United Nations Security Council resolution 459, adopted on 19 December 1979, after recalling resolutions 425 (1978), 426 (1978), 427 (1978), 434 (1978), 444 (1979) and 450 (1979) and considering the report from the Secretary-General on the United Nations Interim Force in Lebanon (UNIFIL), the Council expressed anxiety about the future of the Force, citing threats to its freedom of movement, security and safety of its headquarters.

The council then reiterated the objectives of the Force, set out in resolutions 425 and 450 which must be attained. The resolution noted efforts by the Government of Lebanon to draw up a programme of action with the secretary-general, as well as its efforts to obtain international recognition for protection of archaeological sites in Tyre.

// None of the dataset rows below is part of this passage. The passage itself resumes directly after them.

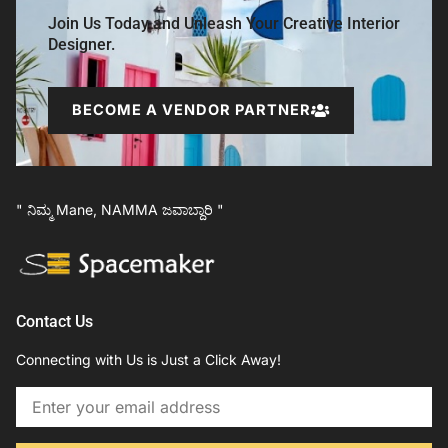
Join Us Today and Unleash Your Creative Interior
Designer.
BECOME A VENDOR PARTNER
" ನಿಮ್ಮ Mane, NAMMA ಜವಾಬ್ದಾರಿ "
Contact Us
Connecting with Us is Just a Click Away!
Email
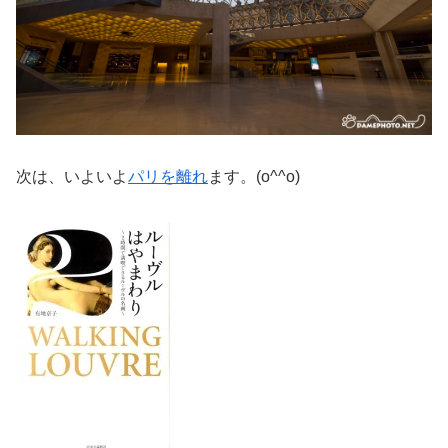
次は、いよいよ
パリを離れ
ます。(o^^o)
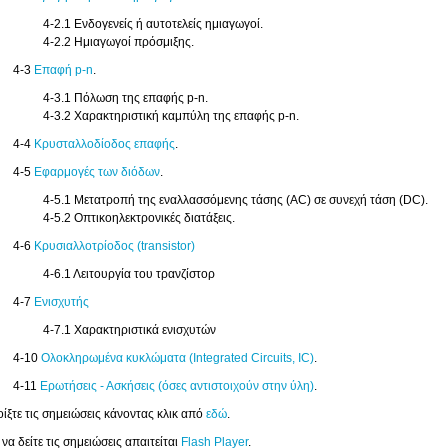
4-2.1 Ενδογενείς ή αυτοτελείς ημιαγωγοί.
4-2.2 Ημιαγωγοί πρόσμιξης.
4-3
Επαφή p-n
.
4-3.1 Πόλωση της επαφής p-n.
4-3.2 Χαρακτηριστική καμπύλη της επαφής p-n.
4-4
Κρυσταλλοδίοδος επαφής
.
4-5
Εφαρμογές των διόδων
.
4-5.1 Μετατροπή της εναλλασσόμενης τάσης (AC) σε συνεχή τάση (DC).
4-5.2 Οπτικοηλεκτρονικές διατάξεις.
4-6
Κρυσιαλλοτρίοδος (transistor)
4-6.1 Λειτουργία του τρανζίστορ
4-7
Ενισχυτής
4-7.1 Χαρακτηριστικά ενισχυτών
4-10
Ολοκληρωμένα κυκλώματα (Integrated Circuits, IC)
.
4-11
Ερωτήσεις - Ασκήσεις (όσες αντιστοιχούν στην ύλη)
.
οίξτε τις σημειώσεις κάνοντας κλικ από
εδώ
.
 να δείτε τις σημειώσεις απαιτείται
Flash Player
.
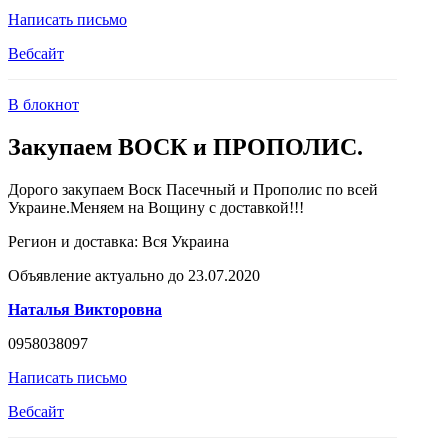
Написать письмо
Вебсайт
В блокнот
Закупаем ВОСК и ПРОПОЛИС.
Дорого закупаем Воск Пасечный и Прополис по всей
Украине.Меняем на Вощину с доставкой!!!
Регион и доставка:
Вся Украина
Объявление актуально до 23.07.2020
Наталья Викторовна
0958038097
Написать письмо
Вебсайт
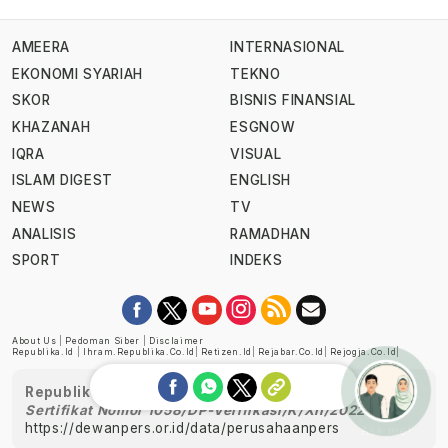
AMEERA
INTERNASIONAL
EKONOMI SYARIAH
TEKNO
SKOR
BISNIS FINANSIAL
KHAZANAH
ESGNOW
IQRA
VISUAL
ISLAM DIGEST
ENGLISH
NEWS
TV
ANALISIS
RAMADHAN
SPORT
INDEKS
About Us
|
Pedoman Siber
|
Disclaimer
Republika.id
|
Ihram.republika.co.id
|
Retizen.id
|
Rejabar.co.id
|
Rejogja.co.id
|
Republika telah diverifikasi oleh Dewan Pers
Sertifikat Nomor 1058/DP-Verifikasi/K/XII/2022
https://dewanpers.or.id/data/perusahaanpers
Ask me!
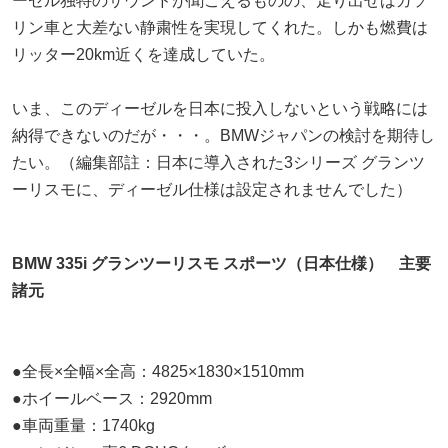
ーゼル独特のサウンドが聞こえるものの、走り出せばガソ
リン車と大差ない静粛性を実現してくれた。しかも燃費は
リッター20km近くを達成していた。
いま、このディーゼルを日本に投入しないという戦略には
納得できないのだが・・・。BMWジャパンの検討を期待し
たい。（編集部註：日本に導入された3シリーズ グランツ
ーリスモに、ディーゼル仕様は設定されませんでした）
BMW 335i グランツーリスモ スポーツ（日本仕様） 主要
諸元
●全長×全幅×全高：4825×1830×1510mm
●ホイールベース：2920mm
●車両重量：1740kg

It also reaffirmed the validity of the General Armistice Agreement between Israel and Lebanon, calling on both parties to reactivate the Mixed Armistice Commissions

The resolution went on to commend UNIFIL for its efforts and extended the mandate of UNIFIL until 19 June 1980. The council also warned that continued obstruction of the Force will be considered with further action by the United Nations under the appropriate Chapters in the Charter of the United Nations.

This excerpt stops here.